Newborn lives can be saved and morbidity prevented by implementing an integrated health systems approach along the continuum of care that identifies high-risk newborns and provides timely, quality inpatient care. It is a global priority to increase the effective coverage and quality of key routine practices (known as essential newborn care [ENC]) in the care of the newborn, particularly at the time of birth and over the first hours of life, whether in the health facility or at home, and to build and strengthen care for small and sick newborns, which is much less developed. It has been estimated that optimal supportive care in a hospital’s Special Newborn Care Unit (SNCU) could avert 70% of newborn deaths due to preterm birth complications, and 90% could be averted with availability of hospital newborn intensive care units (NICUs). A first step in the process of improving inpatient care of the newborn and young infant (NYI) is to understand the landscape of care through a situation analysis.
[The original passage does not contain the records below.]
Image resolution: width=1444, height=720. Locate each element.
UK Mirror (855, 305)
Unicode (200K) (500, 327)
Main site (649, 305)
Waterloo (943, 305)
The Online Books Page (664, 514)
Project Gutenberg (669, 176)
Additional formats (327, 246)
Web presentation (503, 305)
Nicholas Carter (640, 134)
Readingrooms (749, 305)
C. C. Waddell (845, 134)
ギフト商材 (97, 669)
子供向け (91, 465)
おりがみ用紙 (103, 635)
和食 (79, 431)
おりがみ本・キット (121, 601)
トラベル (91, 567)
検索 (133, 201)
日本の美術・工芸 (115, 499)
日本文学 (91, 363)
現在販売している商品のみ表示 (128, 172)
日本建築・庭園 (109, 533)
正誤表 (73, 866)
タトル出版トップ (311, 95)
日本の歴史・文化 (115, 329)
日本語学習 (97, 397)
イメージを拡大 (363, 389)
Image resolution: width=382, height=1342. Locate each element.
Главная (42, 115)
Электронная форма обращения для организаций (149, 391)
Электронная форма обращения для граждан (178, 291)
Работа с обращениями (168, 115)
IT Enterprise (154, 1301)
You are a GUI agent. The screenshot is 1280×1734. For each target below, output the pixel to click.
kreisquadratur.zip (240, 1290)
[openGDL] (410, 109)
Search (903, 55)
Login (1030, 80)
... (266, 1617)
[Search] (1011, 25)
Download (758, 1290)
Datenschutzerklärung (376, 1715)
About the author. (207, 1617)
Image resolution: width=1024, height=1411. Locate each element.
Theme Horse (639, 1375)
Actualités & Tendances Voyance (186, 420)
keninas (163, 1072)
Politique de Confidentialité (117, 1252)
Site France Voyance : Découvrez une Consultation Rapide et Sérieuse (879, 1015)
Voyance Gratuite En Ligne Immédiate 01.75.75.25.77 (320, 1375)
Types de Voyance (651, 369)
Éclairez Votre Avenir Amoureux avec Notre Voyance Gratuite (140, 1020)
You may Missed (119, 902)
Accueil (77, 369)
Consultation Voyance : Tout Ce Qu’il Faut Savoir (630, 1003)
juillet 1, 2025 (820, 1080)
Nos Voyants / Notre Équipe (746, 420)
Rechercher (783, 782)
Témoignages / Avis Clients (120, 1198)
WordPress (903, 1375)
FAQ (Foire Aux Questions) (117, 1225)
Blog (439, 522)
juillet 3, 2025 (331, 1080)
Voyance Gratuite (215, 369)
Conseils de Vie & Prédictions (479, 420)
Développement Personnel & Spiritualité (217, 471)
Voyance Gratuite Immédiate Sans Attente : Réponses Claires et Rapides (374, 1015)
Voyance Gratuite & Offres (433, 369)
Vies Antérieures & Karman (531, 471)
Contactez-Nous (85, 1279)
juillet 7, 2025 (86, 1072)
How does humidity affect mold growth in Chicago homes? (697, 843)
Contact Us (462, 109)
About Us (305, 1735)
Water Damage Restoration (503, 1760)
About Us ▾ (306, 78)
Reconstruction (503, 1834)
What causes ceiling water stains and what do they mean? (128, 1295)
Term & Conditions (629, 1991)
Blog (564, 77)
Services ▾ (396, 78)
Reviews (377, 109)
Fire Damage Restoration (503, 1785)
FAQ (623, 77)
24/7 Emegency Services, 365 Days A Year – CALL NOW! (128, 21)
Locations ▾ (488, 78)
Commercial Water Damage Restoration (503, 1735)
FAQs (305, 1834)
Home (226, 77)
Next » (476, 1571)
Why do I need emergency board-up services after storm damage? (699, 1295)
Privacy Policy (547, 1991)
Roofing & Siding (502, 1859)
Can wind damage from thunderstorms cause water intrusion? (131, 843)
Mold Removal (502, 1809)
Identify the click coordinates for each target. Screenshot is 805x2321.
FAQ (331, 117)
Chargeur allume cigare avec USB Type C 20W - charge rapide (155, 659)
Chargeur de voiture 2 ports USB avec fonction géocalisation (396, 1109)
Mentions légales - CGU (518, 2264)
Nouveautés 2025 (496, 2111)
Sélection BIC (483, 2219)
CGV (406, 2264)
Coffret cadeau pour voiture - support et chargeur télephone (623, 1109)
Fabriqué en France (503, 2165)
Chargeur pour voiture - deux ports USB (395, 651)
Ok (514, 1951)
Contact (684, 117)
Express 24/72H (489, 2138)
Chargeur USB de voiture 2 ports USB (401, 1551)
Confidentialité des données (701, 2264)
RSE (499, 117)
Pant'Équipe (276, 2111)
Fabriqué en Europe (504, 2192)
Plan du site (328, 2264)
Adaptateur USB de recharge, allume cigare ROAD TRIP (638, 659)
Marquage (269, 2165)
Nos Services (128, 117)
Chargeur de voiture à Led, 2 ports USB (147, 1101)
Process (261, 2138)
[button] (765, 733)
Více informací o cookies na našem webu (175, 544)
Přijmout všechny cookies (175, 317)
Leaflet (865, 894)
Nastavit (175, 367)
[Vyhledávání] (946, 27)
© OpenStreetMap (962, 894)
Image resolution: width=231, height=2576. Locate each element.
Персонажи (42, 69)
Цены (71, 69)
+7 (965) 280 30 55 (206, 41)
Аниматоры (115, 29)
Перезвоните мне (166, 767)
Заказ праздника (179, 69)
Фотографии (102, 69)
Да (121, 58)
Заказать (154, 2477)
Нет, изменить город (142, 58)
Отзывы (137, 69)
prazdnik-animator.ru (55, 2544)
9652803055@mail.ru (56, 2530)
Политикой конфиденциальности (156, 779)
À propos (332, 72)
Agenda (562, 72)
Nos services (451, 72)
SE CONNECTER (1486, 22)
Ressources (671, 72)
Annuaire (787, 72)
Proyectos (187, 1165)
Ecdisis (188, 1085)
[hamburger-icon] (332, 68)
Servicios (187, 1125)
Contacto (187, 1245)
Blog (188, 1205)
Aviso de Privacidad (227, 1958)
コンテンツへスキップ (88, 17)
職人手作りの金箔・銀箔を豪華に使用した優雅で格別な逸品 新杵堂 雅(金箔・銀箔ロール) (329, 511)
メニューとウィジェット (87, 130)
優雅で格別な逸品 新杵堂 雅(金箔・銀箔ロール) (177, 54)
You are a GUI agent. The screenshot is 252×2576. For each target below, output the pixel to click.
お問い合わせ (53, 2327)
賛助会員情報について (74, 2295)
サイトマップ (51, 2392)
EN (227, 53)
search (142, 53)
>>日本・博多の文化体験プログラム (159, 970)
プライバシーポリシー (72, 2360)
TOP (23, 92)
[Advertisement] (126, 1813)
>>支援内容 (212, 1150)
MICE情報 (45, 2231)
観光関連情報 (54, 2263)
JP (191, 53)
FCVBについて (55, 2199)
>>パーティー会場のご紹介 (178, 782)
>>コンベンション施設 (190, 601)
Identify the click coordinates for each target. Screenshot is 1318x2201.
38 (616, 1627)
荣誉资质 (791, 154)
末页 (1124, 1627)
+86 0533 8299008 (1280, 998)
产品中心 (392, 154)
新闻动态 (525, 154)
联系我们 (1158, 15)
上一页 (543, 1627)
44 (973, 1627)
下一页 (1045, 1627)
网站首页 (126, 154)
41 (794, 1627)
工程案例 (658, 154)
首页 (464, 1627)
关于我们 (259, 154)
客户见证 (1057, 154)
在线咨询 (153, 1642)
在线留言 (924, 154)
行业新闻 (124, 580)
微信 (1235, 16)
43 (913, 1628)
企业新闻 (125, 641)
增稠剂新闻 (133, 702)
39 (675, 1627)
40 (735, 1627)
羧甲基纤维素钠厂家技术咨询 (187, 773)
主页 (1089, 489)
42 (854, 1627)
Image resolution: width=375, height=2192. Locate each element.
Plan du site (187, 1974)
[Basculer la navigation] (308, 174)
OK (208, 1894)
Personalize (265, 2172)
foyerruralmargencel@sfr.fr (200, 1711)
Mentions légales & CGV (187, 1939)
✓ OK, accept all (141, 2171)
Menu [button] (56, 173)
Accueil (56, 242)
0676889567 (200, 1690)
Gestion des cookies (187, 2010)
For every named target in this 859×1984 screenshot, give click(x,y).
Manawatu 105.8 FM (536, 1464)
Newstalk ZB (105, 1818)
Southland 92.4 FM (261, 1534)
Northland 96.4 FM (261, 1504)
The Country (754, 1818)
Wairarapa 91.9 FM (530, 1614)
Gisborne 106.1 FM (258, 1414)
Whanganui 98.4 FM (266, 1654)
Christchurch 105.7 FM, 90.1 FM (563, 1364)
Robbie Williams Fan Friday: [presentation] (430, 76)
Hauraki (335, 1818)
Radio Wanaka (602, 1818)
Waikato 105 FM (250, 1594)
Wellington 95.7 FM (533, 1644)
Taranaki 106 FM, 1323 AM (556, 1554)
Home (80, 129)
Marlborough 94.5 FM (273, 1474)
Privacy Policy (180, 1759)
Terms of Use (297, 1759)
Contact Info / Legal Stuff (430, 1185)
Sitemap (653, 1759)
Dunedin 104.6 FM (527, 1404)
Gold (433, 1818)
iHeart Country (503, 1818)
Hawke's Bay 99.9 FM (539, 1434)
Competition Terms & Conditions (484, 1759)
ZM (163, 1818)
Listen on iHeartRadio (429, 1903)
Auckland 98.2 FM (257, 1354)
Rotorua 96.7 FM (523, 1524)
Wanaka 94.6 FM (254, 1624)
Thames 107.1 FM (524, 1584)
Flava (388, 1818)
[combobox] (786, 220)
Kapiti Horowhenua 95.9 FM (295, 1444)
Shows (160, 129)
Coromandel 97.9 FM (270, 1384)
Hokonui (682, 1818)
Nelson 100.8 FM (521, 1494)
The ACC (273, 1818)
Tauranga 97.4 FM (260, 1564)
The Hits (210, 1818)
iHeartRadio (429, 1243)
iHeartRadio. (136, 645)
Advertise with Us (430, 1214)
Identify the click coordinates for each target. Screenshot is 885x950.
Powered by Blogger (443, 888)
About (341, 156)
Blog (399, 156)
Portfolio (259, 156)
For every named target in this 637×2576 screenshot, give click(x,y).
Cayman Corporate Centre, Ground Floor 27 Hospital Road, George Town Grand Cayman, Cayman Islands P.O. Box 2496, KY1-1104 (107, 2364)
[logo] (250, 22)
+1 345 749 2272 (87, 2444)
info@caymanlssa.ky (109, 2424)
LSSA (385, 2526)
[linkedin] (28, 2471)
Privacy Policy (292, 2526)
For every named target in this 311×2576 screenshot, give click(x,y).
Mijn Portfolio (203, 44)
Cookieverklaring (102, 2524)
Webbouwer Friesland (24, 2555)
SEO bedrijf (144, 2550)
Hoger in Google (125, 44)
Rwanda’s Ministry of Health (MOH), with support from the US Agency for International Development (USAID)’s flagship Maternal and Child Survival Program (MCSP), conducted a situation analysis of inpatient care of NYIs to identify gaps within the continuum of care and to establish the link between the needs of small and sick newborns and the capacity of the health system to respond accordingly. The situation analysis adapted protocol and tools developed jointly by USAID, Every Preemie–Scale, MCSP, UNICEF, the World Health Organization (WHO), University Research Co./Applying Science to Strengthen and Improve Systems Project, Saving Newborn Lives, the London School of Hygiene and Tropical Medicine, and the Global Health Supply Chain Program. The landscape analysis includes components of policy, implementation strategy, service readiness, and systems to support quality services and clinical practices.